Dataset excerpts:
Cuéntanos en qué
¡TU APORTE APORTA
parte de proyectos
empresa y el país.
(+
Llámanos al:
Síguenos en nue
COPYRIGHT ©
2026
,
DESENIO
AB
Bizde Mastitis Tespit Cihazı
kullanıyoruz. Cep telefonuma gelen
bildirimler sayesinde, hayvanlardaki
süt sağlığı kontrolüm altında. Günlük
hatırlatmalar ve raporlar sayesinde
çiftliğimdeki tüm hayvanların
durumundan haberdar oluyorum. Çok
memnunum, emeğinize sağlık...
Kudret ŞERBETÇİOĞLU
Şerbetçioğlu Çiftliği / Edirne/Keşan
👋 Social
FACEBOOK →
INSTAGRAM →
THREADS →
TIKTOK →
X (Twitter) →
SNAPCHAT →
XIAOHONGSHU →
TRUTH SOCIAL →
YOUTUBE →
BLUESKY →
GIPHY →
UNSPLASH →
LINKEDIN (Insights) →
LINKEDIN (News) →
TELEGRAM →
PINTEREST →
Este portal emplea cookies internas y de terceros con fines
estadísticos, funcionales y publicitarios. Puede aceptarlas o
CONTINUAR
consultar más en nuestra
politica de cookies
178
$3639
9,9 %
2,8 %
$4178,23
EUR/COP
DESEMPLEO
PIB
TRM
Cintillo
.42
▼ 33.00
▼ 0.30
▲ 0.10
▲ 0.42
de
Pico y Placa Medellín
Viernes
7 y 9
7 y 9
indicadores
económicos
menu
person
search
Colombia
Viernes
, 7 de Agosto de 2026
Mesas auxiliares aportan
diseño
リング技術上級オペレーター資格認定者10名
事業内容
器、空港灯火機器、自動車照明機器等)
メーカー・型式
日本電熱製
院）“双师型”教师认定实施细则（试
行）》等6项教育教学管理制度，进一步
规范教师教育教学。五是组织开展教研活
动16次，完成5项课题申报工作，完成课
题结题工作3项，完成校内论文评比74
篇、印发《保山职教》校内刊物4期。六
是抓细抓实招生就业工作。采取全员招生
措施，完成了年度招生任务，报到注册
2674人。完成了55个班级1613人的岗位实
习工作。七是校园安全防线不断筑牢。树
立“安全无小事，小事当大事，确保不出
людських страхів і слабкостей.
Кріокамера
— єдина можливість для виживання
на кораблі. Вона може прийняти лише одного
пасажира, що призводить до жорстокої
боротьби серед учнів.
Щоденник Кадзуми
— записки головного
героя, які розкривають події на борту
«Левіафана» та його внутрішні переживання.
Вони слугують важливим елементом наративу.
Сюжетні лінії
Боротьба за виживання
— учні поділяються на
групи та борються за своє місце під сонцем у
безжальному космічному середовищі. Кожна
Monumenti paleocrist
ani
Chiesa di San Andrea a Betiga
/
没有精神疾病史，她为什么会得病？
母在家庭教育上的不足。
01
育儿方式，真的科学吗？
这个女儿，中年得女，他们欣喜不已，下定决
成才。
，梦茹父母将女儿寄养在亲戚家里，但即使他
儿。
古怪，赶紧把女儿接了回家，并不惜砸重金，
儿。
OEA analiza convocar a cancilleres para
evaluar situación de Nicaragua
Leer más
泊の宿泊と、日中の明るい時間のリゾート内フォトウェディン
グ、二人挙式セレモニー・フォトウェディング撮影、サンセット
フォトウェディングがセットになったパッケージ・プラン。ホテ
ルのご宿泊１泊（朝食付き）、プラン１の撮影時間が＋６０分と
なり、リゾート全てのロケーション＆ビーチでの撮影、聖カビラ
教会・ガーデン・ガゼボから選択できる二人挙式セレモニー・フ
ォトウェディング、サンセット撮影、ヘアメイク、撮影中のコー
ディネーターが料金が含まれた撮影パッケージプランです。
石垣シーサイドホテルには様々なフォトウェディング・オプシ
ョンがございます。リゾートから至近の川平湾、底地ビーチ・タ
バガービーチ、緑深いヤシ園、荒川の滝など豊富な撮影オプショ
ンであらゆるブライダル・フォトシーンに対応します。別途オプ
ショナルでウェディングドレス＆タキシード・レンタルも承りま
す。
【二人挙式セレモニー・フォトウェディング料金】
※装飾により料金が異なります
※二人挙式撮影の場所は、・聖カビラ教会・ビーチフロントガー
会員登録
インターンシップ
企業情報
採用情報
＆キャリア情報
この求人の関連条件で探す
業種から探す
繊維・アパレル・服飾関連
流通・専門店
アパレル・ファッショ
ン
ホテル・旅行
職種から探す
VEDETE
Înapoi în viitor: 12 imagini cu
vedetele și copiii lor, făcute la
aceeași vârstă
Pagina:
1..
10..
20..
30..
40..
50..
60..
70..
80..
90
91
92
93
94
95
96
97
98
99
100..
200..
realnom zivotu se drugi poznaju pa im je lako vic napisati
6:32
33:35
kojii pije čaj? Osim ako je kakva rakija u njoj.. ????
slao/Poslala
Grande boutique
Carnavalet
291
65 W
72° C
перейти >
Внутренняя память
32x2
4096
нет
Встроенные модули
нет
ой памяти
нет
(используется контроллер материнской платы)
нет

* _Activity_: Would you transcribe the data above exactly as it stands?

* _Answer to this task_:
Cuéntanos en qué
¡TU APORTE APORTA
parte de proyectos
empresa y el país.
(+
Llámanos al:
Síguenos en nue
COPYRIGHT ©
2026
,
DESENIO
AB
Bizde Mastitis Tespit Cihazı
kullanıyoruz. Cep telefonuma gelen
bildirimler sayesinde, hayvanlardaki
süt sağlığı kontrolüm altında. Günlük
hatırlatmalar ve raporlar sayesinde
çiftliğimdeki tüm hayvanların
durumundan haberdar oluyorum. Çok
memnunum, emeğinize sağlık...
Kudret ŞERBETÇİOĞLU
Şerbetçioğlu Çiftliği / Edirne/Keşan
👋 Social
FACEBOOK →
INSTAGRAM →
THREADS →
TIKTOK →
X (Twitter) →
SNAPCHAT →
XIAOHONGSHU →
TRUTH SOCIAL →
YOUTUBE →
BLUESKY →
GIPHY →
UNSPLASH →
LINKEDIN (Insights) →
LINKEDIN (News) →
TELEGRAM →
PINTEREST →
Este portal emplea cookies internas y de terceros con fines
estadísticos, funcionales y publicitarios. Puede aceptarlas o
CONTINUAR
consultar más en nuestra
politica de cookies
178
$3639
9,9 %
2,8 %
$4178,23
EUR/COP
DESEMPLEO
PIB
TRM
Cintillo
.42
▼ 33.00
▼ 0.30
▲ 0.10
▲ 0.42
de
Pico y Placa Medellín
Viernes
7 y 9
7 y 9
indicadores
económicos
menu
person
search
Colombia
Viernes
, 7 de Agosto de 2026
Mesas auxiliares aportan
diseño
リング技術上級オペレーター資格認定者10名
事業内容
器、空港灯火機器、自動車照明機器等)
メーカー・型式
日本電熱製
院）“双师型”教师认定实施细则（试
行）》等6项教育教学管理制度，进一步
规范教师教育教学。五是组织开展教研活
动16次，完成5项课题申报工作，完成课
题结题工作3项，完成校内论文评比74
篇、印发《保山职教》校内刊物4期。六
是抓细抓实招生就业工作。采取全员招生
措施，完成了年度招生任务，报到注册
2674人。完成了55个班级1613人的岗位实
习工作。七是校园安全防线不断筑牢。树
立“安全无小事，小事当大事，确保不出
людських страхів і слабкостей.
Кріокамера
— єдина можливість для виживання
на кораблі. Вона може прийняти лише одного
пасажира, що призводить до жорстокої
боротьби серед учнів.
Щоденник Кадзуми
— записки головного
героя, які розкривають події на борту
«Левіафана» та його внутрішні переживання.
Вони слугують важливим елементом наративу.
Сюжетні лінії
Боротьба за виживання
— учні поділяються на
групи та борються за своє місце під сонцем у
безжальному космічному середовищі. Кожна
Monumenti paleocrist
ani
Chiesa di San Andrea a Betiga
/
没有精神疾病史，她为什么会得病？
母在家庭教育上的不足。
01
育儿方式，真的科学吗？
这个女儿，中年得女，他们欣喜不已，下定决
成才。
，梦茹父母将女儿寄养在亲戚家里，但即使他
儿。
古怪，赶紧把女儿接了回家，并不惜砸重金，
儿。
OEA analiza convocar a cancilleres para
evaluar situación de Nicaragua
Leer más
泊の宿泊と、日中の明るい時間のリゾート内フォトウェディン
グ、二人挙式セレモニー・フォトウェディング撮影、サンセット
フォトウェディングがセットになったパッケージ・プラン。ホテ
ルのご宿泊１泊（朝食付き）、プラン１の撮影時間が＋６０分と
なり、リゾート全てのロケーション＆ビーチでの撮影、聖カビラ
教会・ガーデン・ガゼボから選択できる二人挙式セレモニー・フ
ォトウェディング、サンセット撮影、ヘアメイク、撮影中のコー
ディネーターが料金が含まれた撮影パッケージプランです。
石垣シーサイドホテルには様々なフォトウェディング・オプシ
ョンがございます。リゾートから至近の川平湾、底地ビーチ・タ
バガービーチ、緑深いヤシ園、荒川の滝など豊富な撮影オプショ
ンであらゆるブライダル・フォトシーンに対応します。別途オプ
ショナルでウェディングドレス＆タキシード・レンタルも承りま
す。
【二人挙式セレモニー・フォトウェディング料金】
※装飾により料金が異なります
※二人挙式撮影の場所は、・聖カビラ教会・ビーチフロントガー
会員登録
インターンシップ
企業情報
採用情報
＆キャリア情報
この求人の関連条件で探す
業種から探す
繊維・アパレル・服飾関連
流通・専門店
アパレル・ファッショ
ン
ホテル・旅行
職種から探す
VEDETE
Înapoi în viitor: 12 imagini cu
vedetele și copiii lor, făcute la
aceeași vârstă
Pagina:
1..
10..
20..
30..
40..
50..
60..
70..
80..
90
91
92
93
94
95
96
97
98
99
100..
200..
realnom zivotu se drugi poznaju pa im je lako vic napisati
6:32
33:35
kojii pije čaj? Osim ako je kakva rakija u njoj.. ????
slao/Poslala
Grande boutique
Carnavalet
291
65 W
72° C
перейти >
Внутренняя память
32x2
4096
нет
Встроенные модули
нет
ой памяти
нет
(используется контроллер материнской платы)
нет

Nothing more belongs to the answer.